The downturn meant that promised State support for the centre following its launch never materialised.

“We were in a precarious position but we renegotiated our arrangements and cut our responsibilities to enable us to sell it,” he explained.

“It was a time when the State was trying to pull in all resources and this hit general practice badly but hit us worse, as we had higher rents…They were difficult years but thankfully we’re coming out of that now.”

Dr Molony concedes that most primary care centres have now been sold to “bigger companies”, with the original GP developer-led model now extinct.

Unfortunately, there was “no choice” in the matter, he said.

MPHC was sold to UK based Primary Health Properties for €20 million last year. “We were lucky to come out the other end and manage our debt. It would have been impossible for us as GPs to continue ownership.”

It is now the case that a number of primary care centres are in significant debt.

Some have been sold. Even in these cases, not all stakeholders, including GP investors, have been able to retrieve their original investment.

A changing model

The primary care centre model envisioned in the early noughties is not the same as it is today, according to Dr Molony.

“When we set up the centre, we incorporated minor surgery and endoscopy space into the design. But 10 years later, these are still not operational,” he noted.

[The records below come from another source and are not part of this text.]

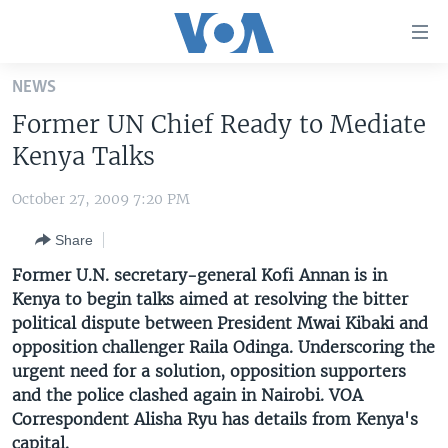
Accessibility
links
Skip
NEWS
to
HOME
Former UN Chief Ready to Mediate
main
UNITED STATES
content
Kenya Talks
Skip
WORLD
U.S. NEWS
to
October 27, 2009 7:20 PM
BROADCAST PROGRAMS
ALL ABOUT AMERICA
AFRICA
main
Share
Navigation
VOA LANGUAGES
THE AMERICAS
Skip
Former U.N. secretary-general Kofi Annan is in
LATEST GLOBAL COVERAGE
EAST ASIA
to
Kenya to begin talks aimed at resolving the bitter
Search
political dispute between President Mwai Kibaki and
EUROPE
FOLLOW US
opposition challenger Raila Odinga. Underscoring the
MIDDLE EAST
urgent need for a solution, opposition supporters
and the police clashed again in Nairobi. VOA
SOUTH & CENTRAL ASIA
Correspondent Alisha Ryu has details from Kenya's
Languages
capital.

He believes space, staff and infrastructure are all required to change the delivery of primary care, but said new primary care centres are not being developed with extra space for new services.

“New centres are now mainly developer-led and are full from day one, so they can’t deliver new services,” he explained.

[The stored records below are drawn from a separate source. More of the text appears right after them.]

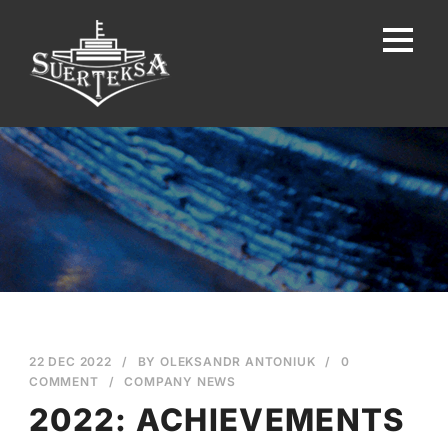
22 DEC 2022
/
BY
OLEKSANDR ANTONIUK
/
0
COMMENT
/
COMPANY NEWS
2022: ACHIEVEMENTS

The healthcare service, he said, “is doomed by silos”. The advantage of the original primary care centre model, which included extra space for new services, was that it sought to reduce silos and increase integrated care. 

The HSE National Service Plan 2019 commits to the continued delivery of centres “through a combination of direct building by the HSE, working with the private sector using an operational lease arrangement, and through a public-private partnership mechanism”.

Around 20 centres are due to open or complete refurbishment in 2019 and 2020, according to the plan. No further centres are currently projected beyond 2020. 

The primary care centre public-private partnership project, launched in 2012, heralding the development of 14 new centres at a cost of €115 million is now complete, with all centres now established. 

More than 10,000 HSE staff are employed in primary care, but it is unclear how many of these work out of primary care centres.

Indeed, some centres, because of the lack of full-time staff, are viewed as virtually empty ‘white elephants’.  

Future

Returning to MPHC, in 2017 the centre worked on producing a report for the HSE on the types of new services that could be provided in primary care as the ‘fourth practice’ continually strives to develop new services in primary care.

More recently, a gynaecology consultant service was established there six months ago, with the help of Prof John Higgins, Clinical Director of Services at Cork University Maternity Hospital.

According to Dr Molony, the service is helping to ease the long waiting lists for gynaecology services in the region and acts as a “model of things that can be done and can work” in primary care.

The ‘fourth practice’, which boasts 30 services in all, is a perfect example of how more services can be performed in primary care, which is in line with Government plans, he said.

While MPHC has managed to thrive despite the downturn, other centres have failed to attract GPs and boost services.

With little or no space assigned for such services in new primary care centres, how will more care closer to home be provided in line with Sláintecare plans?